Yeah MSDN would be the first place to go. however, the best solution would be a book. like: http://www.wrox.com/WileyCDA/WroxTitle/Ivor-Horton-s-Beginning-Visual-C-2012.productCd-1118368088.html

@tath:
Not really, this website has a tutorial on C++ programming, not windows programming.
MSDN and BING is your friend.
I agree about MSDN, but why specifically Bing ? I never use that search engine ....
Speaking of Beginning Visual C++... If that book is anything like the 2010 book then it's more a C++ book than a Windows programming book. It only gleams over Windows programming and win32 gets the least coverage. If you already know C++ then Programming Windows 5th edition is probably the book you want.
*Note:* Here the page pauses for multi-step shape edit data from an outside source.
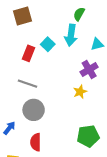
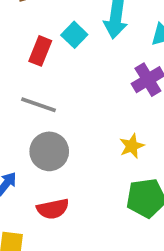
yellow star: (80, 92) -> (132, 146), moved
red semicircle: (36, 142) -> (53, 209), turned -102

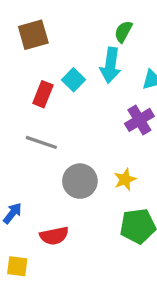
gray circle: (49, 151) -> (80, 181), moved

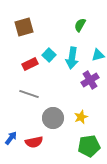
cyan arrow: (110, 65) -> (72, 58), moved
red rectangle: (43, 94) -> (30, 64), turned 42
red semicircle: (54, 236) -> (34, 142), moved

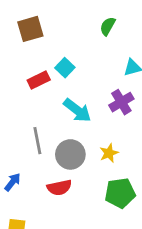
cyan arrow: (72, 58) -> (77, 110), moved, turned -60
gray line: (29, 94) -> (37, 141), moved, turned 60
red semicircle: (34, 142) -> (59, 188), moved

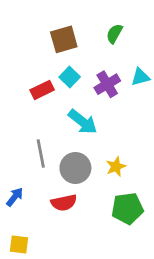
brown square: (30, 29) -> (64, 39), moved
purple cross: (121, 102) -> (107, 84), moved

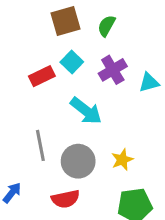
green semicircle: (114, 34) -> (106, 26), moved
cyan triangle: (140, 77) -> (149, 82), moved

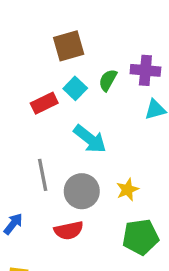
green semicircle: (106, 26) -> (108, 80), moved
purple cross: (113, 70) -> (145, 70), moved, turned 36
Obviously MSDN is the best reference for documentation but you can find tutorials and sample code there too. Try searching "windows application" for starters.
@AHCFan20:
No half the book is windows programming. Also a good chunk at the end for Windows Metro app programming. IMO, I don't think one single book is enough though, I have 5 books for C# and 4 for C++ and I still notice new books I could benefit from. But you got to start somewhere.
Oria wrote:
@AHCFan20:
No half the book is windows programming. Also a good chunk at the end for Windows Metro app programming. IMO, I don't think one single book is enough though, I have 5 books for C# and 4 for C++ and I still notice new books I could benefit from. But you got to start somewhere.


- Actually, most of the book focusses on MFC and not WinAPI/Win32 as far as i know. Thus, i wouldn't recommend it if you're trying to learn Win32.